## EXERCISE REQUIREMENTS
Search the data for the word "Knowledge". Reproduce every line where it is found.

## RECORDS SHOWN
☆ ☆ ☆ ☆

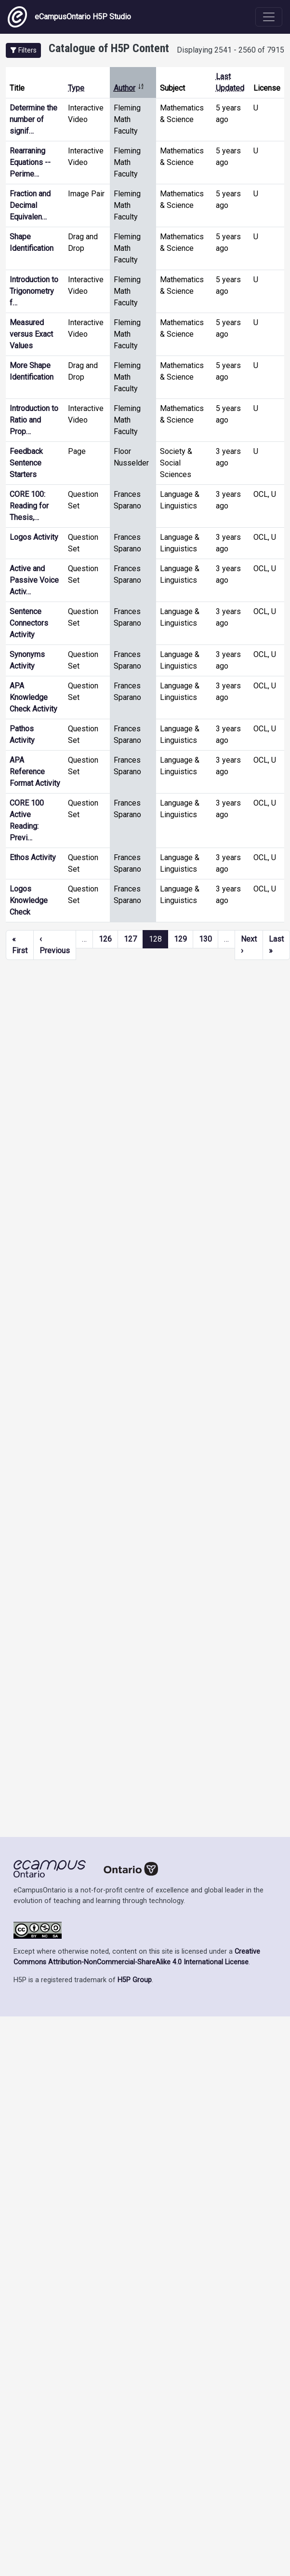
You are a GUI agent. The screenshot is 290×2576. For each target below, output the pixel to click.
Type (76, 88)
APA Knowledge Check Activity (33, 697)
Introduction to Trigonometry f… (34, 291)
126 (105, 939)
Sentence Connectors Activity (29, 623)
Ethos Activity (33, 857)
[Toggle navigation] (268, 17)
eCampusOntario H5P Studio (69, 16)
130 (205, 939)
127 (130, 939)
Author (129, 88)
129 (180, 939)
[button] (23, 50)
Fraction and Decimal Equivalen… (30, 205)
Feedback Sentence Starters (26, 463)
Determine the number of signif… (33, 119)
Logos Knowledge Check (29, 900)
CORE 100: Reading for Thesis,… (29, 506)
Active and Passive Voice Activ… (34, 580)
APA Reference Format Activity (35, 771)
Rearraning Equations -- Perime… (30, 162)
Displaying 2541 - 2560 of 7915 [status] (230, 50)
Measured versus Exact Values (31, 334)
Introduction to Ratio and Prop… (34, 420)
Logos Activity (34, 537)
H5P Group (135, 1980)
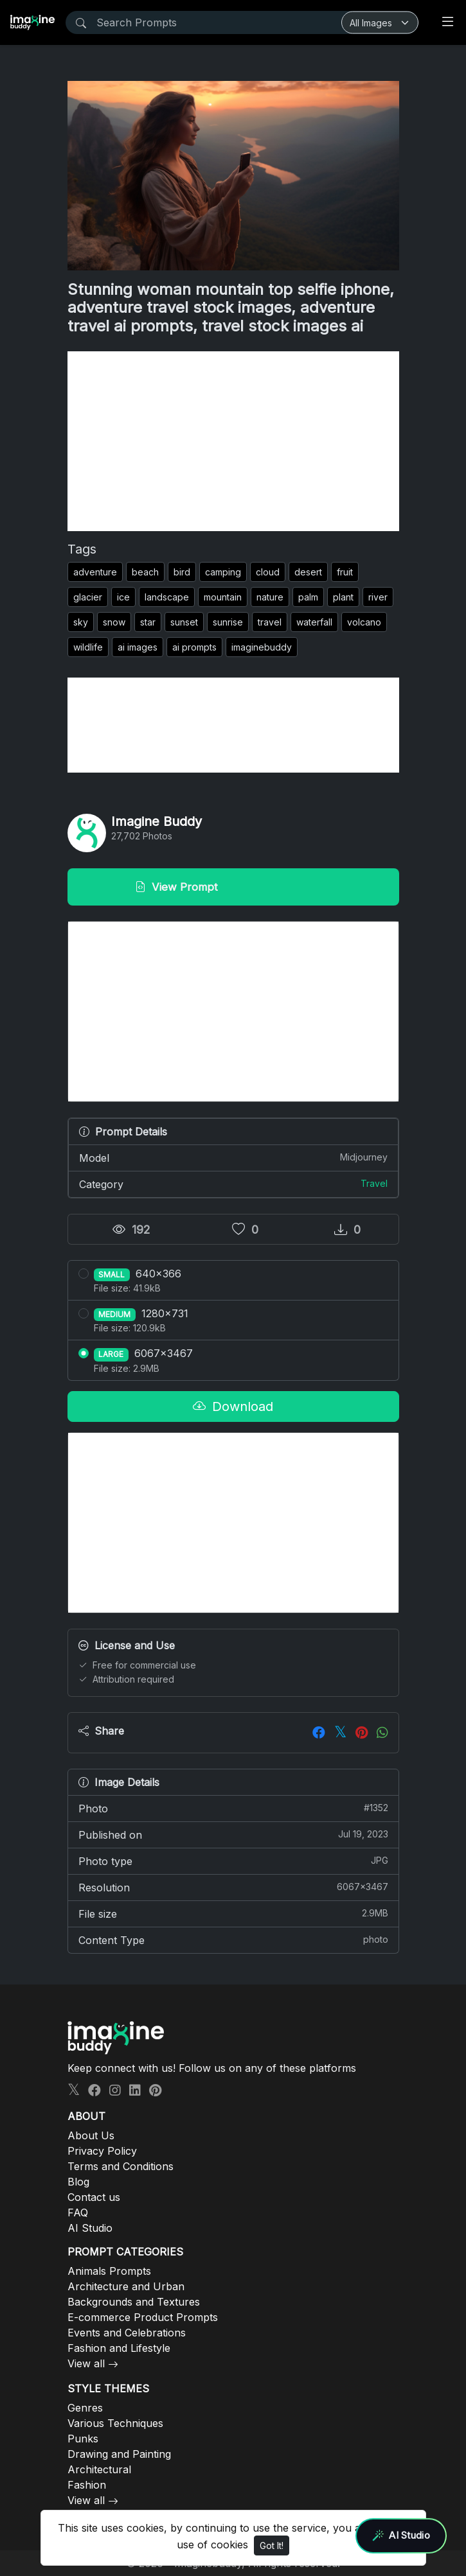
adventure (95, 571)
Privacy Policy (102, 2150)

☆ ☆ ☆ ☆

## FINAL ANSWER
APA Knowledge Check Activity (33, 697)
Logos Knowledge Check (29, 900)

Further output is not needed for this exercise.